# Google's NikCollection_1.105_3010-96.exe available



## grimson (Oct 31, 2013)

Stumbled on this version when retrieving the installer from the e-mail Google sent 7 months earlier.
Don't know what's new ???


----------



## InterMurph (Oct 31, 2013)

I bought the Nik Collection when Google released it, but now I can't find my email.

I am searching Google's support site trying to download the updated software, but it just says to refer to the link in my email.

Where is this download available?

Thanks.


----------



## Mt Spokane Photography (Oct 31, 2013)

You can download it using the try now button at the top of the page
http://www.google.com/nikcollection/


----------



## grimson (Nov 1, 2013)

InterMurph said:


> I bought the Nik Collection when Google released it, but now I can't find my email.
> 
> I am searching Google's support site trying to download the updated software, but it just says to refer to the link in my email.
> 
> ...



Unfortunately I cannot post the URL I got in the e-mail from NIK/Google.
This link will directly obtain the registered / NON trial binaries and also the URL looks like it's 'unique' for my e-mail.
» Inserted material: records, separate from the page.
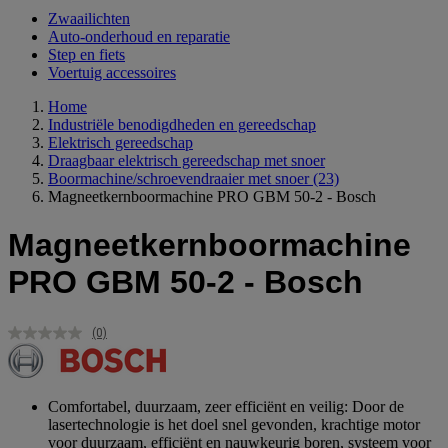
Zwaailichten
Auto-onderhoud en reparatie
Step en fiets
Voertuig accessoires
Home
Industriële benodigdheden en gereedschap
Elektrisch gereedschap
Draagbaar elektrisch gereedschap met snoer
Boormachine/schroevendraaier met snoer
(23)
Magneetkernboormachine PRO GBM 50-2 - Bosch
Magneetkernboormachine
PRO GBM 50-2 - Bosch
(0)
Geen
scorewaarde.
Dezelfde
paginalink.
Comfortabel, duurzaam, zeer efficiënt en veilig: Door de
lasertechnologie is het doel snel gevonden, krachtige motor
voor duurzaam, efficiënt en nauwkeurig boren, systeem voor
Therefore again if I post the URL Google might track it back to me.


----------



## fotorex (Nov 1, 2013)

grimson said:


> Stumbled on this version when retrieving the installer from the e-mail Google sent 7 months earlier.
> Don't know what's new ???


I guess it is Analog Efex pro, that´s new:
http://www.google.com/nikcollection/products/analog-efex-pro/

regards,
Frank


----------



## SithTracy (Nov 1, 2013)

fotorex said:


> I guess it is Analog Efex pro, that´s new:
> http://www.google.com/nikcollection/products/analog-efex-pro/



I was working in Lightroom 5 last night and went to use Color Efex and saw that the Analog Efex was there... guessing Google is pushing it because I never downloaded. Wondered where it came from.

I still have my original email, but the links are specific to my purchase. Re-downloaded new installers for Mac and Windows. Thanks for the tip.


----------



## Lichtgestalt (Nov 1, 2013)

Dave_NYC said:


> Not just the Analog Efex is new. They also added install support for Photoshop CC (you had to manually install the plugin for CC before).



??

i had the prior google nik versions installed with CC and installation worked just fine.


----------



## distant.star (Nov 1, 2013)

.
Surprising to me.

First, they have a push process to automatically update their software on my computer.
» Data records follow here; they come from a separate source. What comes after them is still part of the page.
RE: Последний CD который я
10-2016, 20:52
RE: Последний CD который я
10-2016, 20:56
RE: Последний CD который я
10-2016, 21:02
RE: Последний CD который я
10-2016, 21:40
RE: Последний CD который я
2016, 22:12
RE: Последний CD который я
Second, there is enough interest to create this Analog Efex package.


----------



## SithTracy (Nov 3, 2013)

Dfine 2, for me, will not launch via LR 5.2 on x64 Windows since the update. There is a dump in the application log that I sent to Nik via email.

Not sure if anyone else has the issue or not. Mac version works fine. Stand alone 32-bit works; 64-bit stand alone does not. But neither the 64 or 32 bit versions will launch when invoked from LR.


----------



## Random Orbits (Nov 3, 2013)

Anyone else having an issue where it shows up in PS6 but not in LR? I'd rather launch from LR, rather than LR -> PS -> Analog Efex...


----------